[Saved data entries]
>>>>>
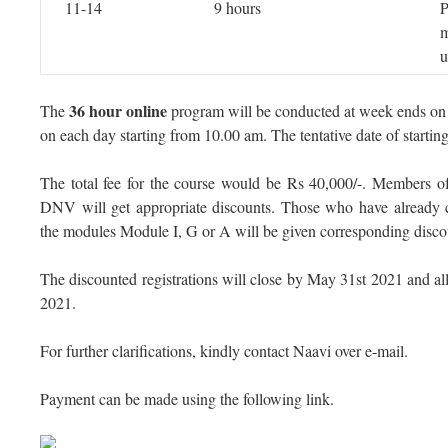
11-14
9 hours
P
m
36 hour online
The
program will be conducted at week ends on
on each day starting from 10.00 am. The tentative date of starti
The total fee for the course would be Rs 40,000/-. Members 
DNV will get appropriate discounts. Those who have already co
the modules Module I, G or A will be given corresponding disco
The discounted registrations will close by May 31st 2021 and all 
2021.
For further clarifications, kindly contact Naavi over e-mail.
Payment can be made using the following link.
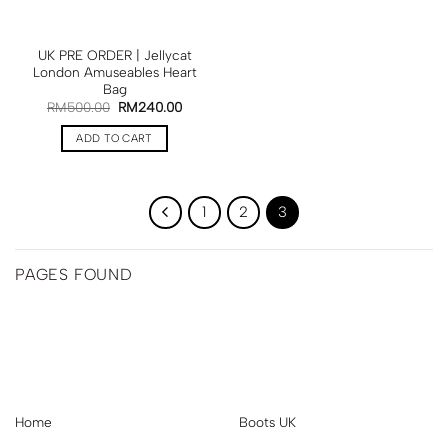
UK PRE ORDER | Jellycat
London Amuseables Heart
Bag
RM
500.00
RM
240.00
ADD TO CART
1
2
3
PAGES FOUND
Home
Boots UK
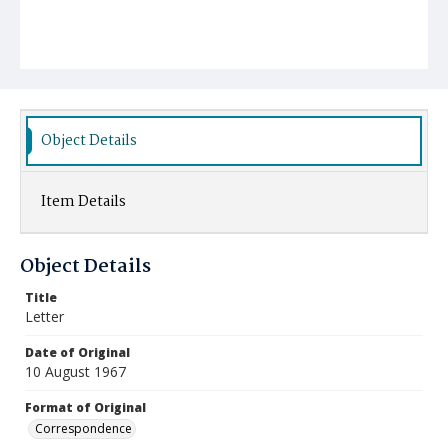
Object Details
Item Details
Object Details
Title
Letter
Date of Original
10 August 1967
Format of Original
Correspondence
<<<<<
DIRECTIONS: Write out the entries above in full and exactly; no pictures.

REPLY TO THE EXERCISE:
11-14
9 hours
P
m
36 hour online
The
program will be conducted at week ends on
on each day starting from 10.00 am. The tentative date of starti
The total fee for the course would be Rs 40,000/-. Members 
DNV will get appropriate discounts. Those who have already co
the modules Module I, G or A will be given corresponding disco
The discounted registrations will close by May 31st 2021 and all 
2021.
For further clarifications, kindly contact Naavi over e-mail.
Payment can be made using the following link.
UK PRE ORDER | Jellycat
London Amuseables Heart
Bag
RM
500.00
RM
240.00
ADD TO CART
1
2
3
PAGES FOUND
Home
Boots UK
Object Details
Item Details
Object Details
Title
Letter
Date of Original
10 August 1967
Format of Original
Correspondence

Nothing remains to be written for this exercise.